Wednesday, December 31, 2008

The going price of home

I'm moving to Boston next week and am cleaning out my current place. I came across a car rental map of the Bay Area from a visit I made back in Feb. of this year. It was for a job interview, which lead to a job offer that I ultimately declined. It was a difficult decision. I really, really wanted to move back West. But the job, while I would have been good at it, I felt I would eventually outgrow. Yet, I came this close to moving back West.

In academia until you get established professionally you tend to live a nomadic life. In the 8 years since I've graduated from college I've lived in the following places: California, Arizona, Wisconsin, and New York. But its difficult to make geographic preference a high priority because it can limit your job prospects. And you kinda just have to go where opportunities are. But I've met some really great people at all the places I've been and I'm sure to meet a lot more when I start my PhD in Boston. But on this New Year's Eve day when its been snowing off and on all day with a biting wind, I wish I was back in Phoenix eating oranges from my parents backyard citrus tree bathed in warm December sunshine.

Sunday, December 28, 2008

I'm going to be spending alot of time on Google maps

So I'm moving to Boston next week. I go from being a country mouse to a city mouse.
I'm a little nervous because streets in Boston go every which way. My friend who lives there said the way he got familiar with it was he would look up places he need to go on Google maps and commit it to memory. The more places he went, the quicker he got familiar with the area. I think I'm going to do the same.

Friday, December 19, 2008

Quietly walked away

Today was my last day at Cornell. Besides my stint in undergrad, this was the longest I had stayed in any one place for work or school in the past several years. Initially, when I arrived I was like how did I decide to come to such a podunk town. But in the past year, in particular the town grew on me. And I really enjoyed the University atmosphere. There was a big snowstorm today and many people didn't show to work or left early, so it was very quiet. When I finally logged off my computer for the last time, it finally hit me that my time here was over. But it was time to move on in my career, so here I go to grad school to earn that PhD I seemed destined to get. I just took the long way around to get here.

Tuesday, December 16, 2008

Rediscovering my feel for the water

My time at Cornell is winding down and I'm feeling a bit sentimental about a lot of things, but one thing in particular. Fall of 2006 I took a swim class through the employee Wellness program. I hadn't *touched* the water in 8 years. Not even a flip turn. But I guess swimming is like riding a bike. Once you learn, you never forget. After the six week class was over, I got into a good swim routine, doing workouts any where from 2-4 times a week. Over the past two years I'm sure I've swam several hundred thousand yards. I met some new people in the process. Out of the pool I spent far too long on YouTube looking at racing clips and technique of Ian Thorpe, Grant Hackett, Michael Phelps, Natalie Coughlin, and Brendan Hansen to name a few.

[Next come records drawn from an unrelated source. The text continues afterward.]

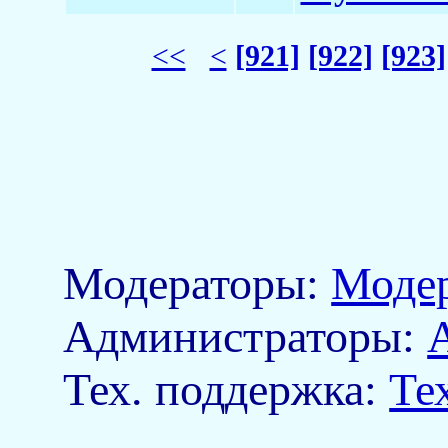
<<
<
[921]
[922]
[923]
Модераторы:
Моде
Aдминистраторы:
Тех. поддержка:
Те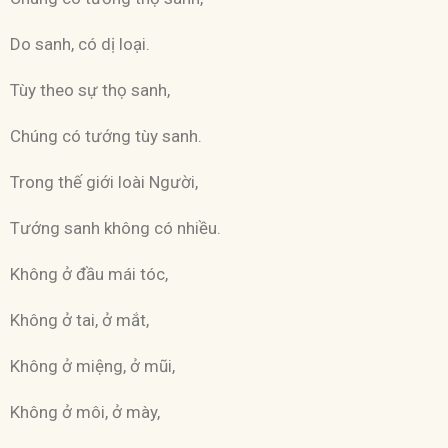
Do sanh, có dị loại.
Tùy theo sự thọ sanh,
Chúng có tướng tùy sanh.
Trong thế giới loài Người,
Tướng sanh không có nhiều.
Không ở đầu mái tóc,
Không ở tai, ở mắt,
Không ở miệng, ở mũi,
Không ở môi, ở mày,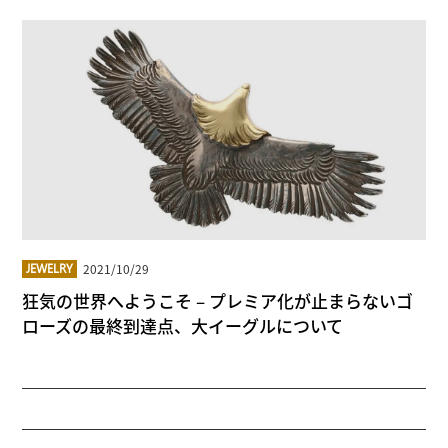
2021/10/29
JEWELRY
狂気の世界へようこそ – プレミア化が止まらないゴ
ローズの最終到達点、大イーグルについて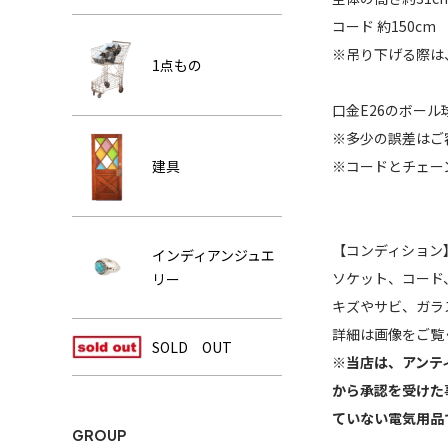
コード 約150cm
※吊り下げる際は
1点もの
口金E26のボー
※多少の誤差はご
建具
※コードとチェー
【コンディション
インディアンジュエ
ソケット、コード
リー
キズやサビ、ガラ
詳細は画像をご覧
SOLD OUT
※当店は、アンテ
から承認を受けた
ていない電気用品
GROUP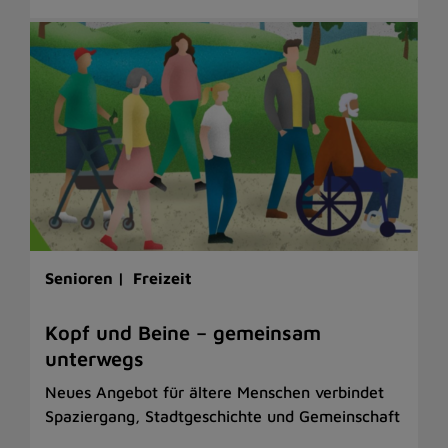
Senioren |
Freizeit
Kopf und Beine – gemeinsam
unterwegs
Neues Angebot für ältere Menschen verbindet
Spaziergang, Stadtgeschichte und Gemeinschaft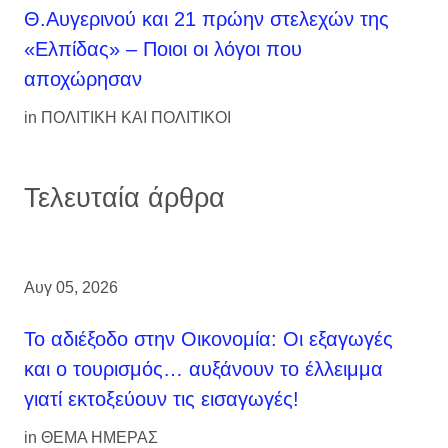
Θ.Αυγερινού και 21 πρώην στελεχών της
«Ελπίδας» – Ποιοι οι λόγοι που
αποχώρησαν
in
ΠΟΛΙΤΙΚΗ ΚΑΙ ΠΟΛΙΤΙΚΟΙ
Τελευταία άρθρα
Αυγ 05, 2026
Το αδιέξοδο στην Οικονομία: Οι εξαγωγές
και ο τουρισμός… αυξάνουν το έλλειμμα
γιατί εκτοξεύουν τις εισαγωγές!
in
ΘΕΜΑ ΗΜΕΡΑΣ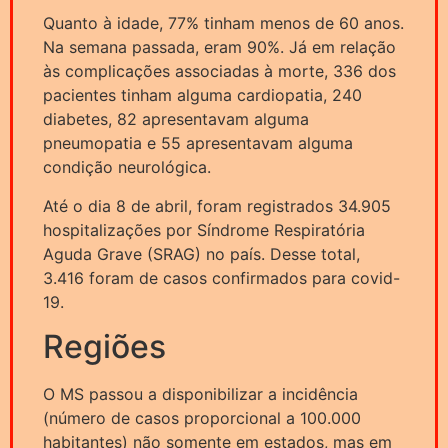
Quanto à idade, 77% tinham menos de 60 anos.
Na semana passada, eram 90%. Já em relação
às complicações associadas à morte, 336 dos
pacientes tinham alguma cardiopatia, 240
diabetes, 82 apresentavam alguma
pneumopatia e 55 apresentavam alguma
condição neurológica.
Até o dia 8 de abril, foram registrados 34.905
hospitalizações por Síndrome Respiratória
Aguda Grave (SRAG) no país. Desse total,
3.416 foram de casos confirmados para covid-
19.
Regiões
O MS passou a disponibilizar a incidência
(número de casos proporcional a 100.000
habitantes) não somente em estados, mas em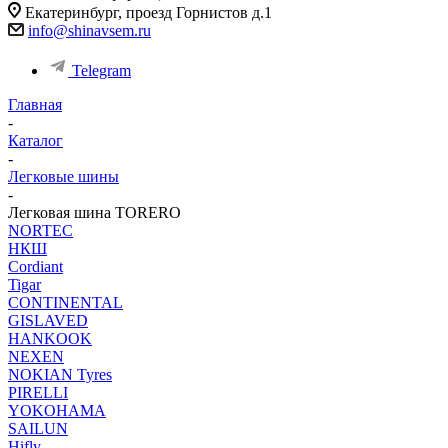
Екатеринбург, проезд Горнистов д.1
info@shinavsem.ru
Telegram
Главная
-
Каталог
-
Легковые шины
-
Легковая шина TORERO
NORTEС
НКШ
Cordiant
Tigar
CONTINENTAL
GISLAVED
HANKOOK
NEXEN
NOKIAN Tyres
PIRELLI
YOKOHAMA
SAILUN
Hifly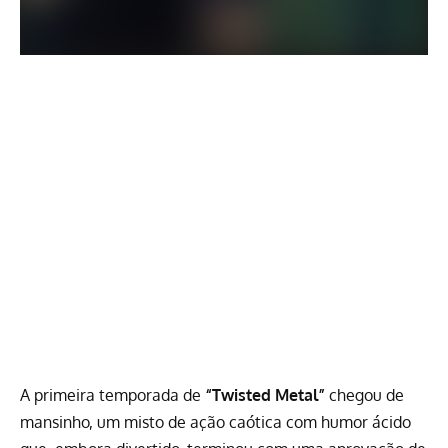
A primeira temporada de
“Twisted Metal”
chegou de
mansinho, um misto de ação caótica com humor ácido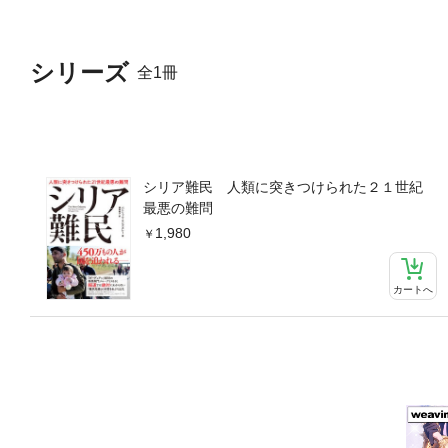
シリーズ
全1冊
シリア難民 人類に突きつけられた２１世紀
最悪の難問
1,980
カートへ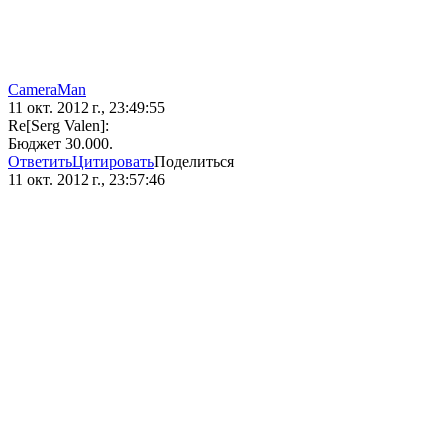
CameraMan
11 окт. 2012 г., 23:49:55
Re[Serg Valen]:
Бюджет 30.000.
Ответить
Цитировать
Поделиться
11 окт. 2012 г., 23:57:46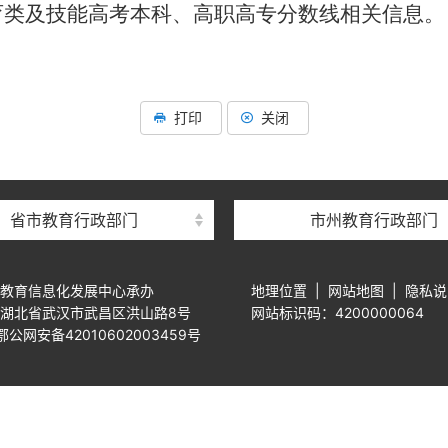
育类及技能高考本科、高职高专分数线相关信息。
打印
关闭
省市教育行政部门
市州教育行政部门
教育信息化发展中心承办
地理位置
|
网站地图
|
隐私说
湖北省武汉市武昌区洪山路8号
网站标识码：4200000064
公网安备42010602003459号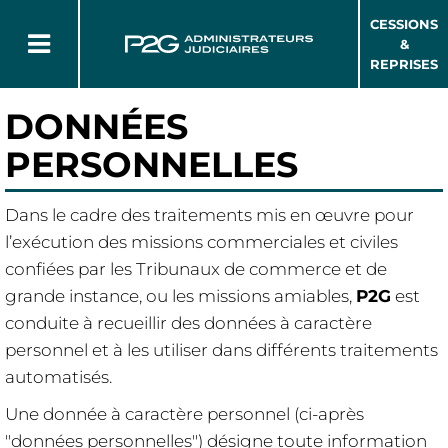
CESSIONS
&
REPRISES
DONNÉES
PERSONNELLES
Dans le cadre des traitements mis en œuvre pour
l’exécution des missions commerciales et civiles
confiées par les Tribunaux de commerce et de
grande instance, ou les missions amiables,
P2G
est
conduite à recueillir des données à caractère
personnel et à les utiliser dans différents traitements
automatisés.
Une donnée à caractère personnel (ci-après
"données personnelles") désigne toute information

And this semester I met some hard core swimmers and finally had enough pool time to do some intense workouts (at least 3500-3800 yards) The best part of swimming for me though is when I push off the wall in a streamline position. I feel the water flow past my 6'7'' frame dnd even though its maybe only a few seconds I'm in a streamline off the wall, all my troubles go away and I'm just a part of the water. I missed that feeling and I'm glad I re-discovered it in of all places at an indoor pool in the middle of rural New York at a University I'm going to miss for a lot of reasons.

Monday, December 8, 2008

GWAS and Missing Heritability

I read pretty good overview of a set of papers in at Nature Genetics advanced online publication about genomewide association studies for several metabolic traits at the ScienceBlog Genetic Future . I agree that the papers are based on *huge* amount of data - one used over 20,0000 individuals to SNP genotype.
As a person who is in the trenches with genome wide data on a daily basis, I can definitely appreciate how far the scale of GWAS has increased in the past few years.

But if you look at the bar chart in the blog post above showing what percentage of variance the SNPs explain, its six percent or less. These results again highlight the case of missing heritability . Currently, most GWAS studies use SNP genotyping arrays which type common variants segregating in the population. But as a soon to be graduate student in next-generation sequencing informatics, I think within the next 5 years you will see large scale GWAS using sequence data from sequence capture arrays and whole genome runs that will survey the entire spectrum of variants common and rare. And hopefully some of that missing variance will be uncovered.

Tuesday, December 2, 2008

Phelps interview


Watch CBS Videos Online

Around 3:22 in the interview - 10,000M for time? On a good week, I do 10,000 in 3 or 4 sessions. He seems so laid back in the interview, I'm still not sure if I appreciate how competitive this guy is. He deserves every accolade and financial award from his historic Olympic performance. Lets hope he shows just as much drive when he returns to training in January because I want him to kick some ass at the FINA World Championships in Rome in 2009.